— « Mes chers collègues…, laissez-moi dire : mes chers amis !… C’est toujours avec un nouveau plaisir, comme disait le roi Louis-Philippe, que je vois groupée autour de moi cette sélection d’intelligences… »

Coup d’œil à Gabrielle.

« … d’abnégations et de dévouements, en laquelle je résume et dépeins d’un seul mot le personnel de la Direction des Dons et Legs. Quel ingrat ne serais-je pas, en effet, si je ne lui rendais en ce jour l’éclatant hommage que je lui dois ? si je ne reconnaissais, — hautement, — la part de collaboration dont je lui suis redevable dans l’accomplissement de la tâche, si difficile et si délicate, qu’a confiée le chef de l’État à ma modeste initiative ?… Mais affirmer, ainsi que je me plais à le faire, la supériorité de vos mérites, c’est affirmer du même coup vos droits à certaines exigences… Ces exigences, mes chers collègues, à Dieu ne plaise que je les blâme. »

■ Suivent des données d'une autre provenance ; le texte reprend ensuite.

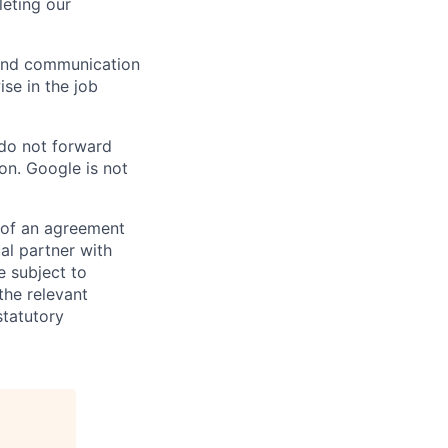
eting our
n and communication
ise in the job
 do not forward
on. Google is not
s of an agreement
al partner with
e subject to
the relevant
statutory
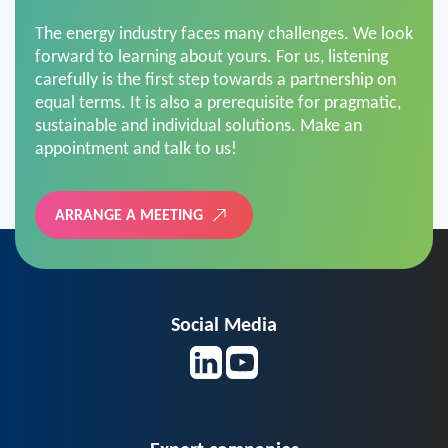
The energy industry faces many challenges. We look
forward to learning about yours. For us, listening
carefully is the first step towards a partnership on
equal terms. It is also a prerequisite for pragmatic,
sustainable and individual solutions. Make an
appointment and talk to us!
ARRANGE A MEETING
Social Media
Expert companies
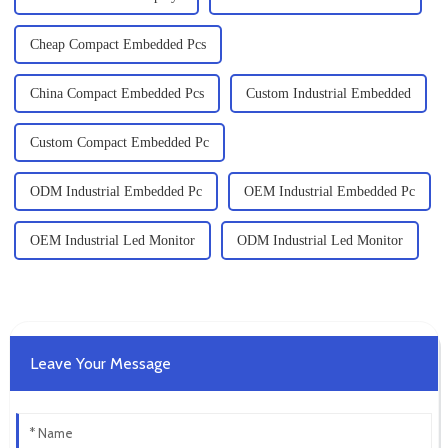
Cheap Compact Embedded Pcs
China Compact Embedded Pcs
Custom Industrial Embedded
Custom Compact Embedded Pc
ODM Industrial Embedded Pc
OEM Industrial Embedded Pc
OEM Industrial Led Monitor
ODM Industrial Led Monitor
Leave Your Message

— Bravo ! Bravo ! cria Gabrielle transportée d’admiration.

Lahrier ne sourcilla pas.

Impassible, il reprit :

— « Voilà cinq ans que je préside aux destinées de cette maison ; cinq ans que je vous fais espérer, pour des époques toujours prochaines et toujours ajournées, hélas ! les augmentations de salaires que vous ne sauriez revendiquer avec trop de légitimité. Cette fois encore, — et pour me décider à cette pénible confession, il faut toute la confiance que j’ai en votre esprit de désintéressement, — je vous accueille les mains vides… J’avais sollicité de la Chambre une augmentation de crédit portant sur le chapitre Ier : vingt mille francs qui m’eussent mis à même d’apaiser dans quelque mesure les justes mécontentements du plus grand nombre d’entre vous ; malheureusement la commission du Budget a conclu au rejet de la proposition. En sorte, mes chers camarades, que j’en dois appeler, une fois de plus, — la dernière ! — à cette patiente et à cette longanimité dont vous avez déjà donné tant de preuves. Au reste, les temps sont proches !… Un avenir est à nos portes…, d’autant plus fécond en surprises, que vous aurez su l’attendre plus longtemps… »

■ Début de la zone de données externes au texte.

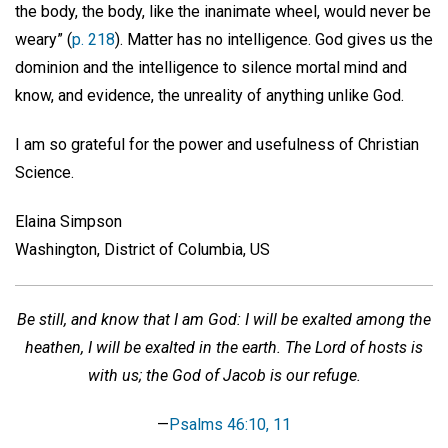
the body, the body, like the inanimate wheel, would never be
weary” (
p. 218
). Matter has no intelligence. God gives us the
dominion and the intelligence to silence mortal mind and
know, and evidence, the unreality of anything unlike God.
I am so grateful for the power and usefulness of Christian
Science.
Elaina Simpson
Washington, District of Columbia, US
Be still, and know that I am God: I will be exalted among the
heathen, I will be exalted in the earth. The Lord of hosts is
with us; the God of Jacob is our refuge.
—
Psalms 46:10, 11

La fenêtre était restée ouverte : un cadre vermoulu de mansarde emprisonnant un jaillissement d’innombrables cheminées. Au loin, par-delà les maisons qui s’enfuyaient à l’infini, le Panthéon et la Sorbonne élevaient leurs dômes disparates : l’un plus lourd, gonflé au-dessus de l’horizon comme la calotte d’un formidable aérostat maintenu immobile sur ses ancres, l’autre plus frivole, fanfreluche de clochetons, et pareil au casque hérissé d’une idole hindoue. A l’une des tours de Saint-Sulpice, un rayon de soleil égaré allumait un miroir d’alouette. Trois heures sonnèrent. La splendeur de l’avril battait son plein au-dessus de Paris.

Gabrielle, le dos au jour, s’était renversée dans sa chaise, la pointe vernie et finement piquée de son soulier avancée un tout petit peu, hors de la jupe. Appareillée à sa toilette, son ombrelle lui barrait les genoux : un rien du tout de foulard quadrillé, dont une satinette mauve cravatait le manche interminable avec des airs de gros papillon au repos. Et l’étonnement de Lahrier était de la trouver si blonde !… mais si blonde, vraiment ; si blonde !… Jamais il n’eût supposé avoir une maîtresse aussi blonde ! Sa nuque était devenue de miel, dans le flot de beau temps qui la baignait. Il fut ravi de sa découverte et il se dit que le printemps est, à Paris, plein de clémence ; qu’il ne fleurit pas seulement aux maigres branches des platanes et aux bourgeons empoissés des tilleuls, mais aussi aux cheveux des jeunes femmes, et à leurs joues, et à leurs lèvres, et à leurs bouts de nez, qu’écrase imperceptiblement le nuage des voilettes blanches.